___ Working data

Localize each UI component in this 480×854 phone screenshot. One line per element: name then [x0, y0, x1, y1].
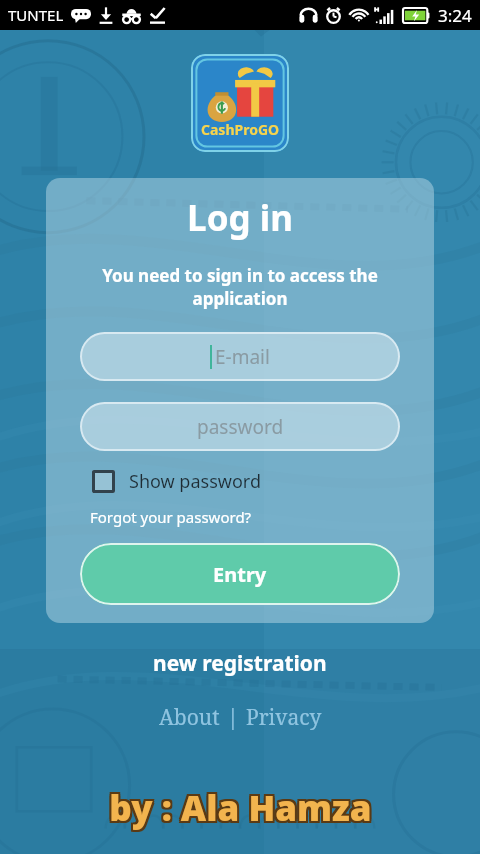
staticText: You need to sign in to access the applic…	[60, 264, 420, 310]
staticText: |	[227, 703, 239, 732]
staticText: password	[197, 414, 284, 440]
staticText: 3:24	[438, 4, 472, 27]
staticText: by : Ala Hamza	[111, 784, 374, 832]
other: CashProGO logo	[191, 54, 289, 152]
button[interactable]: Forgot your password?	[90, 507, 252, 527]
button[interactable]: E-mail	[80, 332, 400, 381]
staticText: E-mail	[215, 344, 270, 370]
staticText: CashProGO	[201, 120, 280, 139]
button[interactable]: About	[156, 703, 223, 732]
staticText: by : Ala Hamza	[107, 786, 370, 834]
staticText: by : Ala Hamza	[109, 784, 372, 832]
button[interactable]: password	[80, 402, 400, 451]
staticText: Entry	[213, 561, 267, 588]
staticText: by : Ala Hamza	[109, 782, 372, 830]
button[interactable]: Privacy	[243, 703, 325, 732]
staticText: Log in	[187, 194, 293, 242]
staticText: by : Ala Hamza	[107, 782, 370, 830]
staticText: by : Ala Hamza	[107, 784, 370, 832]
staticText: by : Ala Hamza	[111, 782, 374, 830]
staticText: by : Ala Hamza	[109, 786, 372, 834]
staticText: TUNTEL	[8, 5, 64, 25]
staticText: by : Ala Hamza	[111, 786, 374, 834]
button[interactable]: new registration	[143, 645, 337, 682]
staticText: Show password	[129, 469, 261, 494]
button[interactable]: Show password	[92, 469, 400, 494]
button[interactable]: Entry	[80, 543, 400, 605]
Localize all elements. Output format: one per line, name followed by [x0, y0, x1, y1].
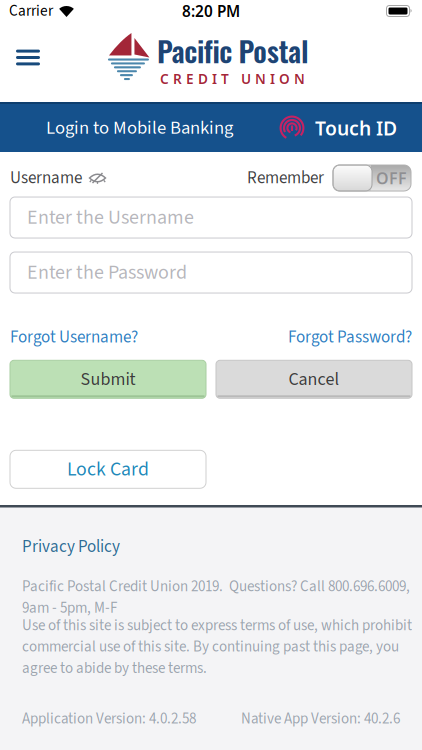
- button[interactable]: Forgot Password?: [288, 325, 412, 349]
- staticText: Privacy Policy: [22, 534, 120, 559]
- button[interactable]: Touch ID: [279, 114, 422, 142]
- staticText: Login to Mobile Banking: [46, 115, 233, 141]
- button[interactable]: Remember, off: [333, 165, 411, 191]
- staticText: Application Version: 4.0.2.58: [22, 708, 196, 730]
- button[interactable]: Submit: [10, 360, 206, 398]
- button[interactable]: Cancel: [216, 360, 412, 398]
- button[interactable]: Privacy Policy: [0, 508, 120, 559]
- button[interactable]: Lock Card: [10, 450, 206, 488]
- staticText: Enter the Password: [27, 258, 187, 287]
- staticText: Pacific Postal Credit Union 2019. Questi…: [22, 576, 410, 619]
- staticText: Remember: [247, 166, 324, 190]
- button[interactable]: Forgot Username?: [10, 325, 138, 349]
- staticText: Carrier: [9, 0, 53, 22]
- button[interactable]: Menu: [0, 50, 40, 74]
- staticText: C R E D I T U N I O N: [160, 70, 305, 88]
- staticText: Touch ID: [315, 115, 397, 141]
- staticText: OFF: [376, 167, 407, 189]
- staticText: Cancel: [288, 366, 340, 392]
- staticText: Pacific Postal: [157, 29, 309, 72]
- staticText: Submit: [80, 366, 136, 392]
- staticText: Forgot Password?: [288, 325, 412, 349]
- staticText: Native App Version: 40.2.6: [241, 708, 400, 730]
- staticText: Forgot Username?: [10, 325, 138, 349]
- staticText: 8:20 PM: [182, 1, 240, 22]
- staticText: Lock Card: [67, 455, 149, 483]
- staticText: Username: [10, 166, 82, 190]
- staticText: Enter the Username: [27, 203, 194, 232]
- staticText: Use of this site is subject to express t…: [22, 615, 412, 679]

______

What is expected: Each line in the data where the string "Pacific" occurs should be identified and copied.

Exercise answer:
- staticText: Pacific Postal Credit Union 2019. Questi…: [22, 576, 410, 619]
- staticText: Pacific Postal: [157, 29, 309, 72]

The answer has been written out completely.